W klasyfikacji indywidualnej zwyciężył Ryszard Dzikiewicz z koła przy Komendzie Miejskiej Policji w Koszalinie uzyskując 2390 punktów przed Grzegorzem Kwiatkowskim z koła „Miętus” – 1965 pkt i Ryszardem Sorokulskim z koła Rokosowo-Jedliny – 1305.
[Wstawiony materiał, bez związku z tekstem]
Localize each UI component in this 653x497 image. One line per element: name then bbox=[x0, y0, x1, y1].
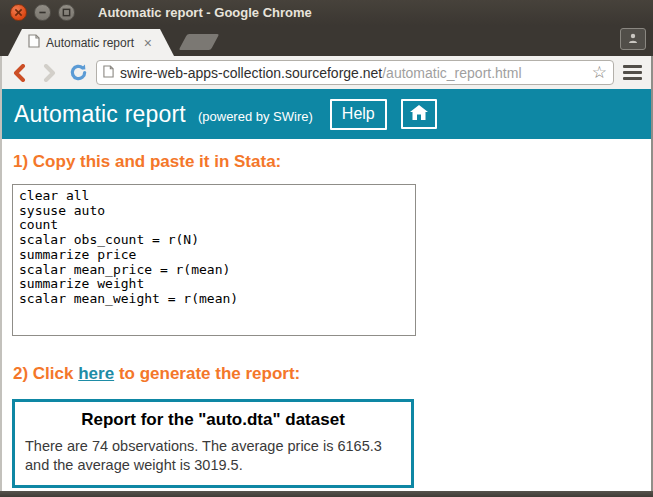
back-icon[interactable] bbox=[9, 61, 31, 85]
profile-button[interactable] bbox=[620, 28, 646, 50]
app-header: Automatic report (powered by SWire) Help bbox=[2, 89, 651, 139]
help-button[interactable]: Help bbox=[330, 99, 387, 130]
home-icon bbox=[409, 104, 429, 124]
url-text: swire-web-apps-collection.sourceforge.ne… bbox=[120, 65, 586, 81]
window-title: Automatic report - Google Chrome bbox=[98, 5, 312, 20]
browser-window: Automatic report - Google Chrome Automat… bbox=[0, 0, 653, 497]
reload-icon[interactable] bbox=[67, 61, 89, 85]
step2-heading: 2) Clickhereto generate the report: bbox=[13, 364, 641, 384]
close-icon[interactable] bbox=[10, 4, 27, 21]
forward-icon[interactable] bbox=[38, 61, 60, 85]
person-icon bbox=[627, 30, 639, 48]
step2-prefix: 2) Click bbox=[13, 364, 73, 383]
tab-label: Automatic report bbox=[46, 36, 136, 50]
tab-automatic-report[interactable]: Automatic report × bbox=[8, 29, 174, 56]
report-title: Report for the "auto.dta" dataset bbox=[23, 410, 403, 430]
page-content: 1) Copy this and paste it in Stata: clea… bbox=[2, 139, 651, 491]
minimize-icon[interactable] bbox=[34, 4, 51, 21]
new-tab-button[interactable] bbox=[179, 34, 220, 50]
app-title: Automatic report bbox=[14, 101, 186, 128]
step1-heading: 1) Copy this and paste it in Stata: bbox=[13, 152, 641, 172]
app-subtitle: (powered by SWire) bbox=[198, 109, 313, 124]
tab-strip: Automatic report × bbox=[0, 25, 653, 56]
home-button[interactable] bbox=[401, 99, 437, 129]
page-icon bbox=[28, 34, 40, 52]
url-path: /automatic_report.html bbox=[382, 65, 521, 81]
navigation-toolbar: swire-web-apps-collection.sourceforge.ne… bbox=[2, 56, 651, 89]
generate-report-link[interactable]: here bbox=[78, 364, 114, 383]
step2-suffix: to generate the report: bbox=[119, 364, 300, 383]
address-bar[interactable]: swire-web-apps-collection.sourceforge.ne… bbox=[96, 60, 614, 85]
menu-icon[interactable] bbox=[621, 63, 644, 82]
browser-main: swire-web-apps-collection.sourceforge.ne… bbox=[0, 56, 653, 491]
report-body: There are 74 observations. The average p… bbox=[25, 437, 401, 475]
url-domain: swire-web-apps-collection.sourceforge.ne… bbox=[120, 65, 382, 81]
title-bar: Automatic report - Google Chrome bbox=[0, 0, 653, 25]
maximize-icon[interactable] bbox=[58, 4, 75, 21]
stata-code-textarea[interactable]: clear all sysuse auto count scalar obs_c… bbox=[12, 184, 416, 336]
tab-close-icon[interactable]: × bbox=[142, 36, 154, 50]
bookmark-star-icon[interactable]: ☆ bbox=[592, 64, 607, 81]
window-bottom-edge bbox=[0, 491, 653, 497]
report-box: Report for the "auto.dta" dataset There … bbox=[12, 399, 414, 488]
page-icon bbox=[103, 64, 114, 82]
5. Strajch Krzysztof - 990
6. Bernat Maciej - 905
7. Barszczewski Artur – 585 wszyscy „Esox” Czaplinek
8. Masewicz Marian KMPolicji – 410
9. Kulik Zygmunt – 405
10. Sobczak Mieczysław - 385
W klasyfikacji drużynowej pierwsze trzy miejsca zajęły trzyosobowe drużyny reprezentujące koło wędkarskie z Czaplinka a na czwartym uplasowała się drużyna z koła Rokosowo – Jedliny.
Łowcą największego leszcza o wadze 0.8 kg był zwycięzca zawodów a największego okonia złowił Mieczysław Gajewski (0.65 kg).
Zwycięzcy od 1 do 6 miejsca otrzymali puchary. Na zakończenie zawodów wśród wszystkich uczestników rozlosowano upominki – niespodzianki.
Organizatorzy zatroszczyli się o dobre samopoczucie zawodników począwszy od porannej kawy i wspaniałego ciasta z Piekarni GS „SCH” z Sianowa, które serwowano przez cały czas imprezy. Obiad to smaczny gulasz oraz kiełbaska z kija(ogniskowa).
Uczestnicy oraz przedstawiciel Zarządu Okręgu PZW w Koszalinie podziękował członkom zarządu koła Rokosowo - Jedliny za wzorowe i sympatyczne zorganizowanie imprezy.